-- EXERCISE MATERIALS follows --

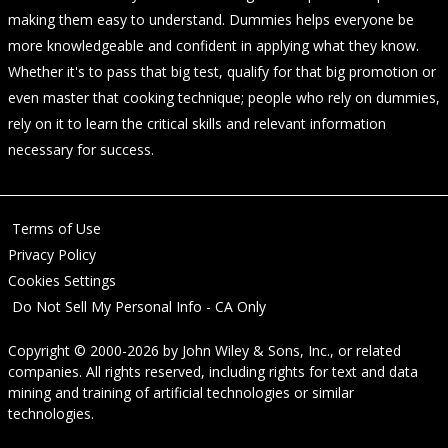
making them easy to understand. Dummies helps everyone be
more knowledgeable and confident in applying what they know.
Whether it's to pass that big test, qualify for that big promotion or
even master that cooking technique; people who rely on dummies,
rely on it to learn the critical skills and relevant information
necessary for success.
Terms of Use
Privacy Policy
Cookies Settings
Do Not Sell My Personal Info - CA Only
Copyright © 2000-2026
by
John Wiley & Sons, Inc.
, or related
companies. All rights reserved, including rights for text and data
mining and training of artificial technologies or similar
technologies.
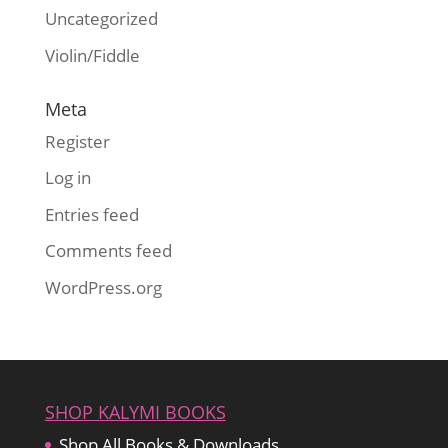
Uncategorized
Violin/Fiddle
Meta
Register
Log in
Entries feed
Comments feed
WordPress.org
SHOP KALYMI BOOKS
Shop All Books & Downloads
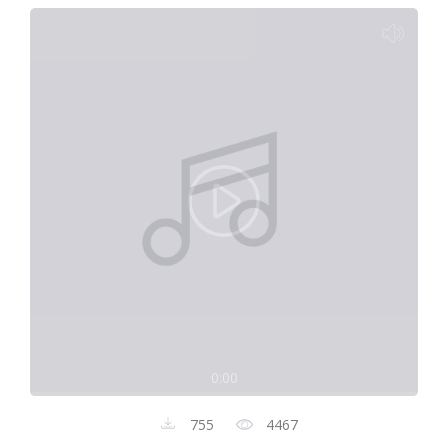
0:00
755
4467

-- EXERCISE MATERIALS concluded --
-- EXERCISE MATERIALS follows --

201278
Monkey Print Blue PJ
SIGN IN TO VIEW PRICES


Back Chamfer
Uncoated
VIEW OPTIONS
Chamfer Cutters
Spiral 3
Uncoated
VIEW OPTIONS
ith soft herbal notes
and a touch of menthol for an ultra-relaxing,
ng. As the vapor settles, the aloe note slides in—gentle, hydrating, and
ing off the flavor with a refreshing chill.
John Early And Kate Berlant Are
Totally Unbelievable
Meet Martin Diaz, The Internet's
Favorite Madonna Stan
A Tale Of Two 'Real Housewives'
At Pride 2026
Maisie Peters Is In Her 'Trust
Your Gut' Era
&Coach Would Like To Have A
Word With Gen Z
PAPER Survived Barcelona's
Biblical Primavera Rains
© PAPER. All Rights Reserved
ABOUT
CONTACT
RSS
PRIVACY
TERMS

-- EXERCISE MATERIALS concluded --
-- EXERCISE MATERIALS follows --

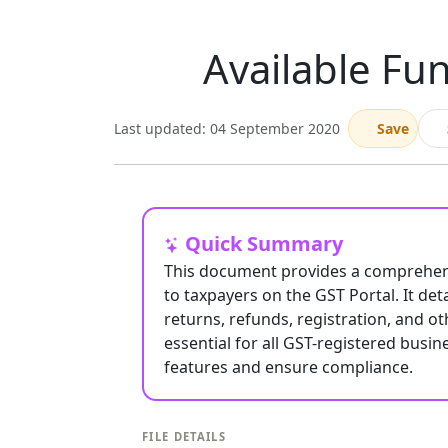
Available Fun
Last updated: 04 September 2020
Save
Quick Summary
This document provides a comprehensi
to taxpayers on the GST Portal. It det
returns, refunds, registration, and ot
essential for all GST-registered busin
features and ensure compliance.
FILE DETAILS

-- EXERCISE MATERIALS concluded --

Please show the lines in the entries above that hold the string "technologies".

mining and training of artificial technologies or similar
technologies.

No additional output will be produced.